We don't have porcupines here in Japan, but absence has never prevented wondering...

If evolution advances by sheer chance and mutation, how is it that apes never had feathers? What ape would not have loved to fly, given half the chance (though in a way it did come about featherlessly, after a descendant had learned to talk)? One or two early simians might have tried feathers along the way but it didn't work out. Apes in lighter gravities likely do fly, somewhere in one universe or another but there've never been any ape-birds on this planet... Look at the simians trying even now, up there in the treetops, thank Evo they at least have those tails, though not the Japanese monkeys, who need no tails, being more interested in purloining potatoes, far as I can see...

No creature ever got something because they needed it, but because it just happened to open the door to a nearby niche that still had elbow room. Need is teleological; evolution isn't. Purpose has no place there. Evolution has no preference or intention; it allows new tries, rewards success with another chance, like Vegas rewards winners. For a time.

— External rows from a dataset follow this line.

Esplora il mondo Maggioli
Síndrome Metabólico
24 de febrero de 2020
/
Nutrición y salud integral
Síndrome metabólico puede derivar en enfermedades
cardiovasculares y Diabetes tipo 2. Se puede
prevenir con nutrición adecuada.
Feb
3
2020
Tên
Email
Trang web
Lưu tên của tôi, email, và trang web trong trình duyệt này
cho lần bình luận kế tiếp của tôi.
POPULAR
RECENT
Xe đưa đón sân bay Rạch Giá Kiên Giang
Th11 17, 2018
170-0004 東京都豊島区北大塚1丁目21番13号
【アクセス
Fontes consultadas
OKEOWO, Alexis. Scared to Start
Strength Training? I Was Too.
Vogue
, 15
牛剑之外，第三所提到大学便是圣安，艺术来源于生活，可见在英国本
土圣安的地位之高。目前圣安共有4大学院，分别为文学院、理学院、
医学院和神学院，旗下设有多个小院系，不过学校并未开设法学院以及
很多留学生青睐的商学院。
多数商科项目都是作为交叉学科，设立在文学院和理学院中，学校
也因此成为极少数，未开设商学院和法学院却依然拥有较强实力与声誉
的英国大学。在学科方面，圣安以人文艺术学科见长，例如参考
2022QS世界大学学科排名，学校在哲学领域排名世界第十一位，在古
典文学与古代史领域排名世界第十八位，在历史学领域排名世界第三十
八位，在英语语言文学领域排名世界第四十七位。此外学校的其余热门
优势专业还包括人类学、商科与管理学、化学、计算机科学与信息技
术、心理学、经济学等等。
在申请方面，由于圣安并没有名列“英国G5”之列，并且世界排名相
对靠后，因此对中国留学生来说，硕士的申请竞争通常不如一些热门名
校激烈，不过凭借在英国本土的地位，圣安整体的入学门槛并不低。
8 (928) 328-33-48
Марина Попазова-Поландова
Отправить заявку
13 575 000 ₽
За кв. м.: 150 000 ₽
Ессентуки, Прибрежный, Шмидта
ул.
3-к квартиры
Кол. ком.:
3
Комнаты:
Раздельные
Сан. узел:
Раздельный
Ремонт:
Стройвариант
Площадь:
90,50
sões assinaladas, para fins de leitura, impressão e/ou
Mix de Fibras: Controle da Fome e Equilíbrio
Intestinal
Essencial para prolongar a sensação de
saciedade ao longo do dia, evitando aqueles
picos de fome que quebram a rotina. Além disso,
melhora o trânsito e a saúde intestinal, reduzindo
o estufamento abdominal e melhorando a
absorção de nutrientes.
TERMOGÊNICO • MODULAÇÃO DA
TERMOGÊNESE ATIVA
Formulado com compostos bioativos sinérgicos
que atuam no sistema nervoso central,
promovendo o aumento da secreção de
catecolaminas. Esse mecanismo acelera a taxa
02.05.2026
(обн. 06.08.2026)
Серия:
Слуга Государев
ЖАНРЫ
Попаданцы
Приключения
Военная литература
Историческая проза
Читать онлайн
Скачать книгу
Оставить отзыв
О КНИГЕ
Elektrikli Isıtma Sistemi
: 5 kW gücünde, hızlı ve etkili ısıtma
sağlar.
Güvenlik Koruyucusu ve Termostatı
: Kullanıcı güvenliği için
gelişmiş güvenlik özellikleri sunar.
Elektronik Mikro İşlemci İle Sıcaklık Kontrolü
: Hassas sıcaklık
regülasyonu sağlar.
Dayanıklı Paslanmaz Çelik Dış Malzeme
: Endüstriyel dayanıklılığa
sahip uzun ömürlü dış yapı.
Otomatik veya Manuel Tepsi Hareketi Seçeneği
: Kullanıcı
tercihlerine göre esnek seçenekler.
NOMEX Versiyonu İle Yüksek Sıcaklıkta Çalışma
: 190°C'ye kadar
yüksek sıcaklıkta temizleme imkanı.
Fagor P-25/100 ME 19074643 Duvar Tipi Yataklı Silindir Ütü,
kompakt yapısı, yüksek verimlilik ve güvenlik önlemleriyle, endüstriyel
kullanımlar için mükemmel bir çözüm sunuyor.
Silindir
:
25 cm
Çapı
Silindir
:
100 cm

Of course if you keep on playing,,, Above the trees there is no niche for apes, other than clothed descendants in aircraft.

Another thing: why are there no slightly airborne porcupines? Those spiny rodents might very well have preferred featherment to some degree, if given the choice - clearly they tried and succeeded part way, but at some point said Hey, these quills alone are good-- possibly even better, given the animals' current milieu and ambitions, though they might have enjoyed flying around, even if only slightly above the ground, instead of halfheartedly waddling quillfully along, surrendering their near-feathers to predators' noses and just chewing on stuff right there on the ground. So close to feathers, yet so far from airborne, living symbols of hope...

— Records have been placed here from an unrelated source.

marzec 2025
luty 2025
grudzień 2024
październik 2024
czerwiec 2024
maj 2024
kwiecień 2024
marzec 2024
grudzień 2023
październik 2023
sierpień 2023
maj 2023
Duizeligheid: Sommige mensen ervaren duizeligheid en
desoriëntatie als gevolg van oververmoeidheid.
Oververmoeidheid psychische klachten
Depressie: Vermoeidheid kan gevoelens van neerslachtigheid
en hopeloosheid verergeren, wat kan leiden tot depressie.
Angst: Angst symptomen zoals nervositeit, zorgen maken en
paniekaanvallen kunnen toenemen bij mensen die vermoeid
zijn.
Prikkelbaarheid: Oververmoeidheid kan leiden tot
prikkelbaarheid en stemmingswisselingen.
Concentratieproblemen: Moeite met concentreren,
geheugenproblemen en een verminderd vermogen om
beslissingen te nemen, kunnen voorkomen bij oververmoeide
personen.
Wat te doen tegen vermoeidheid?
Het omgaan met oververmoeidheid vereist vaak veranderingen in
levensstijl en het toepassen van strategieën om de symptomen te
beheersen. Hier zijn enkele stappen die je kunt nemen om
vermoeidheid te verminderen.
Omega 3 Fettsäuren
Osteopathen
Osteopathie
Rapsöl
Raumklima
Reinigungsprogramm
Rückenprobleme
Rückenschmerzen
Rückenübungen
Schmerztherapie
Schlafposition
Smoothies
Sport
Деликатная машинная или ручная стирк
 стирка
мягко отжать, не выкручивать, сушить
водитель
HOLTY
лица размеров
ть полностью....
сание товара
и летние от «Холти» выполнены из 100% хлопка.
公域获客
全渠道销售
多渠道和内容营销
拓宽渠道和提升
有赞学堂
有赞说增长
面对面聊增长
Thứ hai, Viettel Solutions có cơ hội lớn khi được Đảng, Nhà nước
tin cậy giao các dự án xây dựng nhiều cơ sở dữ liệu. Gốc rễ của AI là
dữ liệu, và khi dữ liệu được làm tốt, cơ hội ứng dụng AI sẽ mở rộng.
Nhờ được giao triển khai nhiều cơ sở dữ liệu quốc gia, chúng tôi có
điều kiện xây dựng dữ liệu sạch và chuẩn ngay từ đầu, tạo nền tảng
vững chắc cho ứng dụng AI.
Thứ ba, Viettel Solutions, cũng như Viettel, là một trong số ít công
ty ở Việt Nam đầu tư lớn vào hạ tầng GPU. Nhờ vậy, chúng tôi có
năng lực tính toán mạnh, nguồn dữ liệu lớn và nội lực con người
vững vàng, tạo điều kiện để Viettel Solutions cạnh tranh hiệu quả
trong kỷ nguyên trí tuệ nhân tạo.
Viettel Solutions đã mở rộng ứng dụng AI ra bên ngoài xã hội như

And just because porcupines still can't run fast enough or at all, to maybe jump-start the aerodynamic feedback, is that their fault? I thought we all had a chance in the long run... With their sudden protofeathers they had no need to run; is that a rule of evolution, that once you no longer need to flee, you're never gonna fly? Evolution is even more disappointing now than when I was a teenager...

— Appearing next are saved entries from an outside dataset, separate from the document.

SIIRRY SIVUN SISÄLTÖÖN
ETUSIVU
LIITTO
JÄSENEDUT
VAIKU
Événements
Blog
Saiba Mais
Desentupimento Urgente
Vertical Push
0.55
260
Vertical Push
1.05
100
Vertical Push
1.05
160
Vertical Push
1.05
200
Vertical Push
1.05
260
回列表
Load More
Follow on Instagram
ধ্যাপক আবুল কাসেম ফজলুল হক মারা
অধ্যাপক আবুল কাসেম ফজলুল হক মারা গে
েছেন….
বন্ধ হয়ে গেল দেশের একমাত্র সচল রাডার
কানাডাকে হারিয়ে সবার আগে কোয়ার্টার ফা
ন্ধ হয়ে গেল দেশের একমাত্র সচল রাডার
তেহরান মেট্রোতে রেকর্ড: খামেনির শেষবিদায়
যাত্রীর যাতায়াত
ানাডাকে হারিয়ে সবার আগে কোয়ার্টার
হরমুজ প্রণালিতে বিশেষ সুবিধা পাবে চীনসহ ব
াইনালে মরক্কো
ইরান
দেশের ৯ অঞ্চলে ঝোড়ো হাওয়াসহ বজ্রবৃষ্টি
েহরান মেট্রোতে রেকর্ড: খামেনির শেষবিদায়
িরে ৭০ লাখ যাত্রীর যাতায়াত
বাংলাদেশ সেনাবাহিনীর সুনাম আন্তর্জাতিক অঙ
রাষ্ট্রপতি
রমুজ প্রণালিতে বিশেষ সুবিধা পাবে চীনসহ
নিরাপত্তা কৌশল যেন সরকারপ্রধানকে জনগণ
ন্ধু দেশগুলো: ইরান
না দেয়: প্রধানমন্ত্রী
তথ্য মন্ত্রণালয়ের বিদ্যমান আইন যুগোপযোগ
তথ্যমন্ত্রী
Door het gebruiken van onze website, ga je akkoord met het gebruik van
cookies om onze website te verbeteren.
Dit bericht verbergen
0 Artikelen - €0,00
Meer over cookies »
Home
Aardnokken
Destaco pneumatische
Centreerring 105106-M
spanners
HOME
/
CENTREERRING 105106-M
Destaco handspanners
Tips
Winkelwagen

Those running dinosaurs that in time did develop feathers, and precisely where feathers were needed (as compared to the divertive attempt by porcupines) - there are no dinosaur fossils with feathers coming out of their noses - and that grew in just the right ways (compared to the infinity of wrong ways) to be the feathers that increasingly enabled smaller dinosaurs to fly, to the point that flight pretty much characterizes dinosaur lives nowadays: how did they do that? What made them so special? How did the whatever know the wherever for growing feathers? Why not quills into feathers? They're not that far apart: feathers have quills, and clearly the porcupines tried to grow something! For eons! What have the snakes done? And the other reptiles? Nothing! Some scales, coupla scary colors and a little venom is all they could come up with, also obviating the necessity for fleeing (syn. "flight," btw).

Plus, porcupines can yearn as much as lizards can, maybe even more; also they're warm-blooded mammals, definitely endorsed by the big E! So where are all the even slightly airborne porcupines? I think some other kind of feedback's been going on here all along - something so unscientific that no scientist would ever notice - on the inner end of the process that receives the feedback and tweaks accordingly... some kind of tweakolution, as invisible and beyond defining as beauty... Quills per se no good for moving air... so broaden them, lighten, minimize for aerodynamic lift and insulation... grow porcupine wings... See to lighter bones as well, and various beaks... try different colorings than plain old dun... Try some porcupine warbling in response to the porcupine joy of evolutionarily advanced aerodynamic success...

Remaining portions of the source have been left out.